The group of 35 Australian bishops started with a five day silent retreat conducted by Brother Ian Cribb SJ, formerly director of the retreat house at Sevenhill, who received the praise of all.

The Ad Limina commenced with Mass at the tomb of St Peter, followed by a two and a half hour audience with the Holy Father. He simply invited us to speak whatever was on our minds, even if it was criticism of the Curia or of himself. We ranged backwards and forwards in conversation, addressing a variety of pastoral issues confronting the Australian Church.

The Pope was very open in his replies and comments. The meeting was at times quite serious and at other times quite light hearted. We spoke about the impact of the abuse crisis in the Church, and the hopes we have for the Plenary Council.

I was struck by the way Pope Francis would constantly reach for a nearby jug of water and pour it into not his own glass but that of the Vatican official sitting alongside him. This typifies his kind and humble approach to the papacy.

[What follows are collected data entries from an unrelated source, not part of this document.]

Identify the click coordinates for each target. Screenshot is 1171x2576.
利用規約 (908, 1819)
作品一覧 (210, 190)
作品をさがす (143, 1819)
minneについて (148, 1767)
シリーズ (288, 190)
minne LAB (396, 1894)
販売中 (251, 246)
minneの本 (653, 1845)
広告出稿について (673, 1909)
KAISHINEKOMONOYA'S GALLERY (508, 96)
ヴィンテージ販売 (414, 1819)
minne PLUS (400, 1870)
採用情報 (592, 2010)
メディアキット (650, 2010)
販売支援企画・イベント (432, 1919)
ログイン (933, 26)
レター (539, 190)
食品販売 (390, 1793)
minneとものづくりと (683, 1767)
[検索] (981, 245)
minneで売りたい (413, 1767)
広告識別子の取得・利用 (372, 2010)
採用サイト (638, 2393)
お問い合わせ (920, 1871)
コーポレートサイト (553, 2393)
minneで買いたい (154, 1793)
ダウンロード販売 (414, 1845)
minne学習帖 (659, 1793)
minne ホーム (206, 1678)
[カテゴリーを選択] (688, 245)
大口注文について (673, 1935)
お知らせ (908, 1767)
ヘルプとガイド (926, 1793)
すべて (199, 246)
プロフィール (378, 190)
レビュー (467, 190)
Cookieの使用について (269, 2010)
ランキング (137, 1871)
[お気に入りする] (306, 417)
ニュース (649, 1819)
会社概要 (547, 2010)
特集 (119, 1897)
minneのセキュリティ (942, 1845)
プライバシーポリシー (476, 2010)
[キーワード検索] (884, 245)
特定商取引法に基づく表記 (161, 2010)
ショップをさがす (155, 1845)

During the following week we met with the various Vatican departments which deal with issues such as child protection, liturgy, appointment of bishops, and issues of Church discipline and pastoral care.

There was a lengthy meeting with the Congregation for Doctrine of Faith, the senior committee in the Vatican bureaucracy. There was discussion on the seal of confession where the inviolable nature of the seal, as it extends to the identity of the penitent and the sin being confessed, was stressed.

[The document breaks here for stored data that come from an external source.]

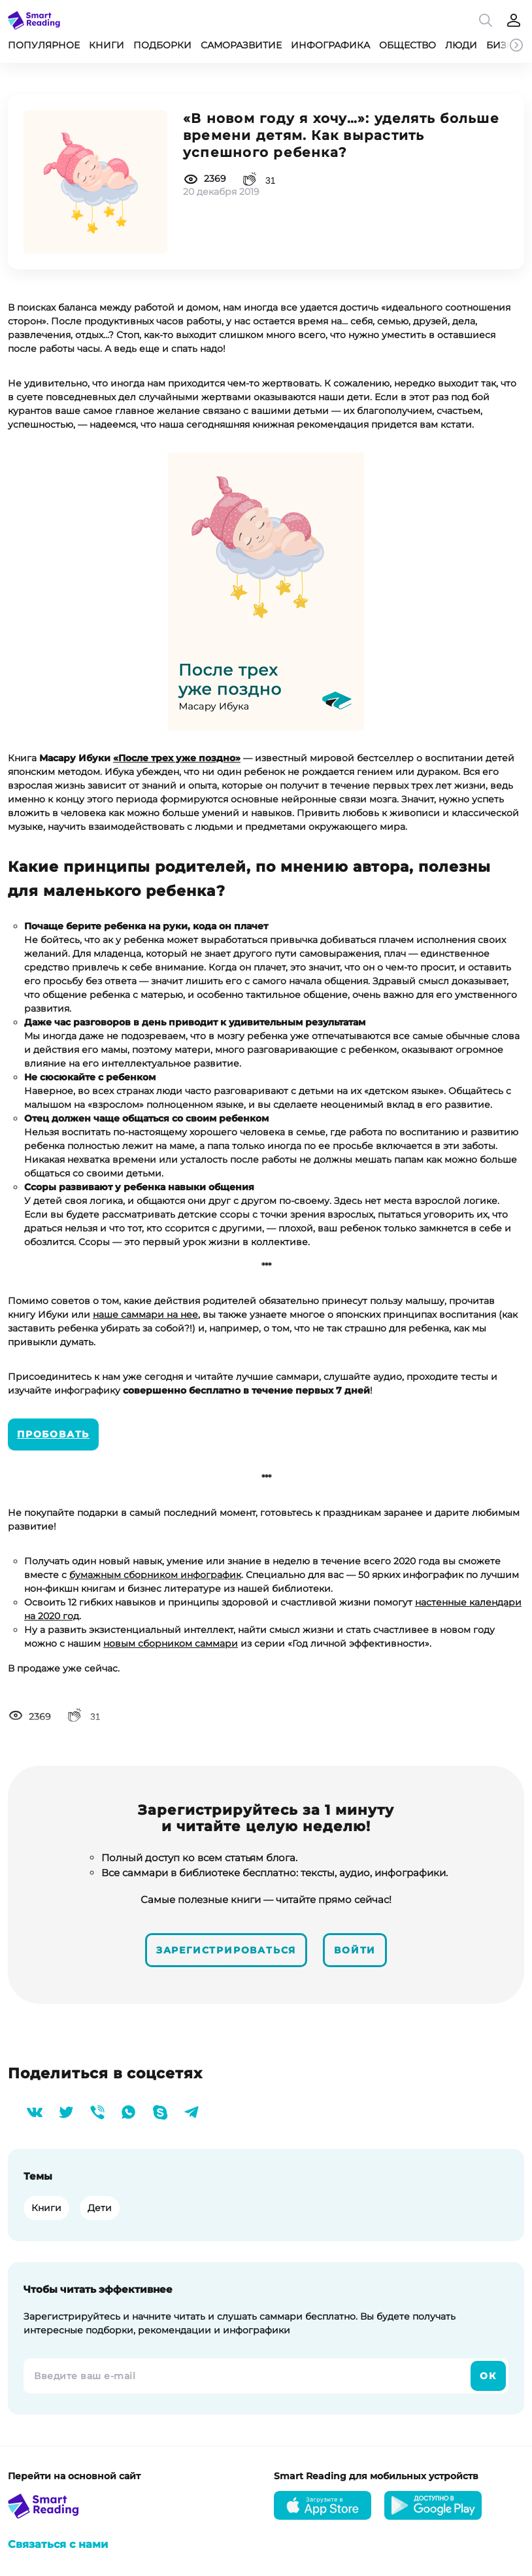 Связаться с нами (58, 2544)
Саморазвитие (241, 45)
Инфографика (330, 45)
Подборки (162, 45)
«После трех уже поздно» (177, 758)
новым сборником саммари (170, 1643)
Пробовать (53, 1434)
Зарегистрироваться (226, 1950)
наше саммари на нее (145, 1314)
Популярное (44, 45)
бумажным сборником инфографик (155, 1575)
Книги (106, 45)
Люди (461, 45)
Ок (488, 2376)
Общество (407, 45)
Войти (355, 1950)
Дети (100, 2208)
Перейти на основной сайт (74, 2476) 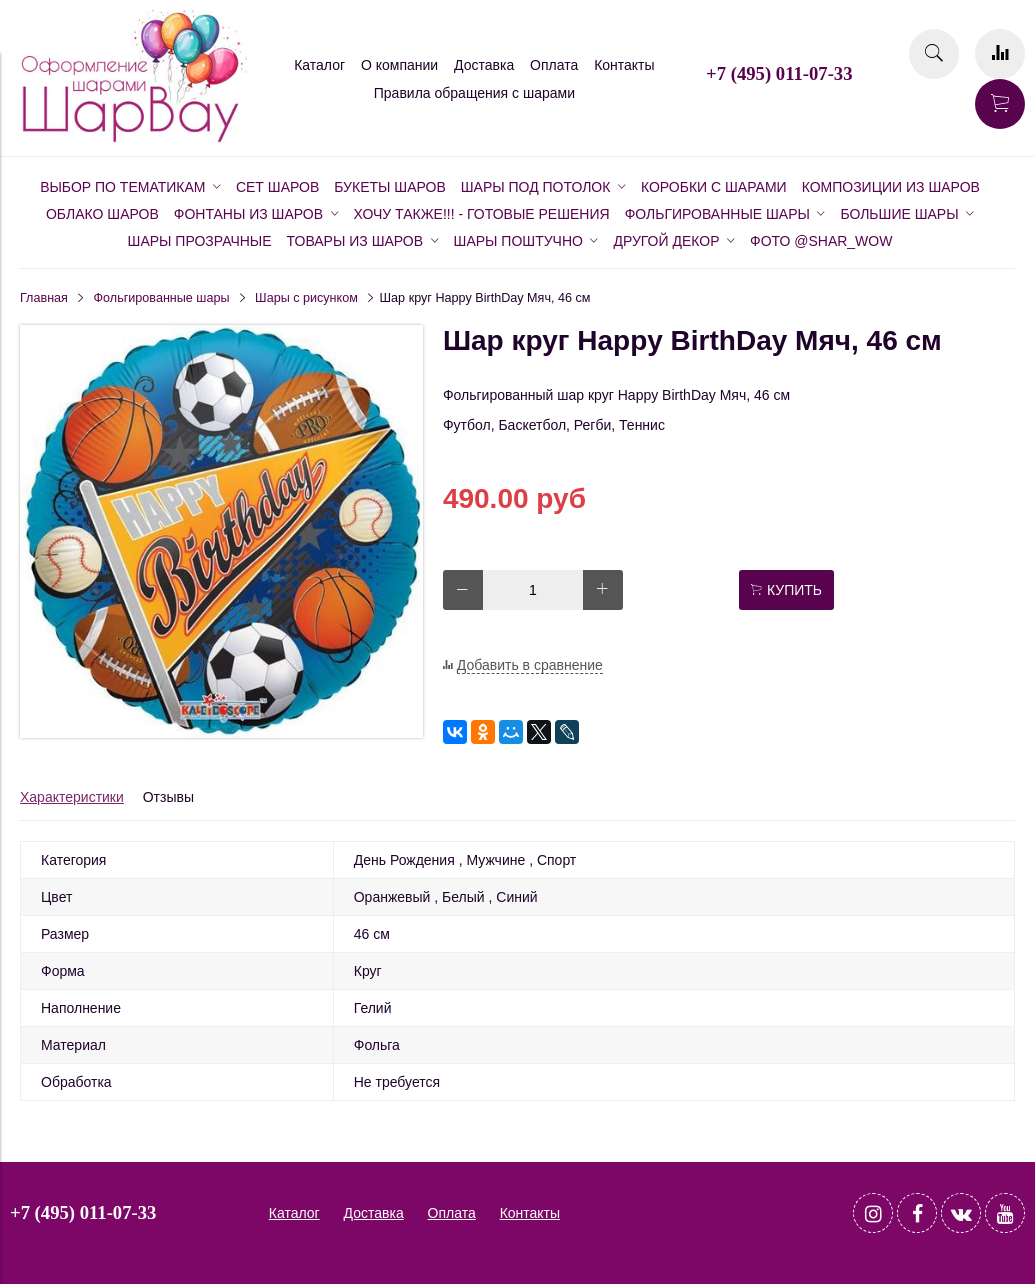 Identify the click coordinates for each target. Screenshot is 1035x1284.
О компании (399, 65)
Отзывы (168, 797)
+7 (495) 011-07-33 (779, 73)
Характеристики (72, 797)
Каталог (319, 65)
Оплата (554, 65)
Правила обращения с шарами (474, 93)
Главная (44, 298)
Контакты (624, 65)
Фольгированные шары (162, 298)
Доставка (484, 65)
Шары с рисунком (306, 298) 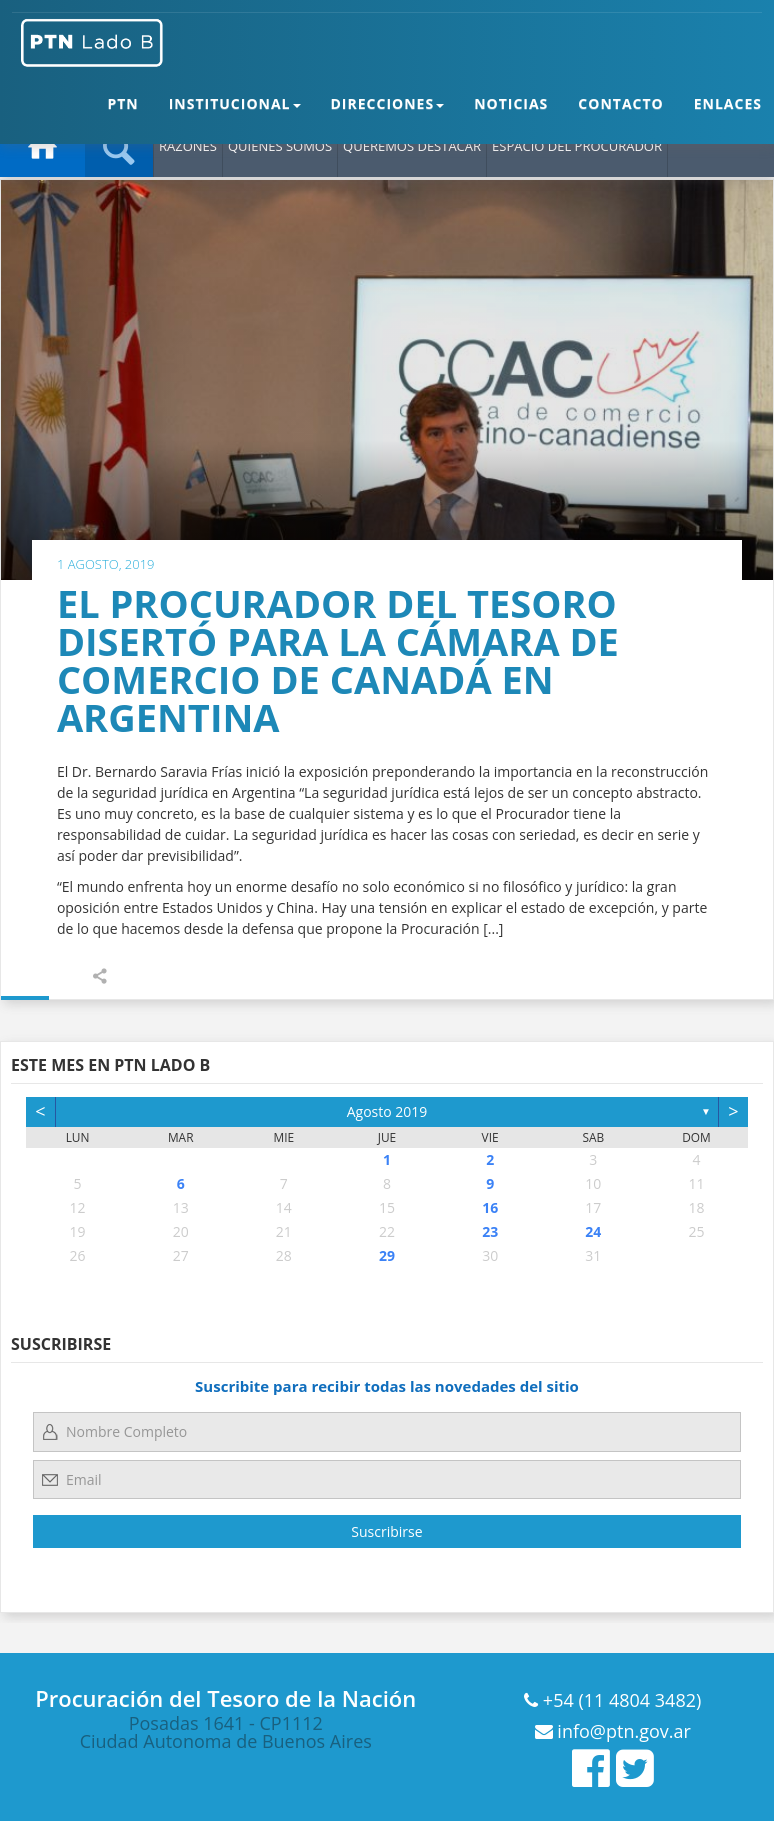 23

We celebrated Eucharist in the four major basilicas – St Peter’s, St John Lateran, St Mary Major and St Paul’s Outside the Wall, as a symbol of our solidarity with the universal Church.

The Ad Limina provided the opportunity for accountability both of the bishops to the Holy See, and of the Vatican departments for their administration. It also turned out to be a very helpful discussion concerning the forthcoming Plenary Council. The bishops’ request to increase significantly the number of lay people at the proposed council was argued for, but has not yet been granted, with a decision not expected until towards the end of the year.

The cumbersome approach of the appointment of bishops, and the lateness of such appointments was also addressed, and we were made aware of the complexity involved. For example, in Brazil alone there are 44 archdioceses and more than 250 dioceses so the rate of turnover just from one country places great pressure on the process.

Overall, it was a very positive experience for the Australian bishops to visit formally the See of Peter, to express our loyalty to the Holy Father and our commitment to the good of the universal Church.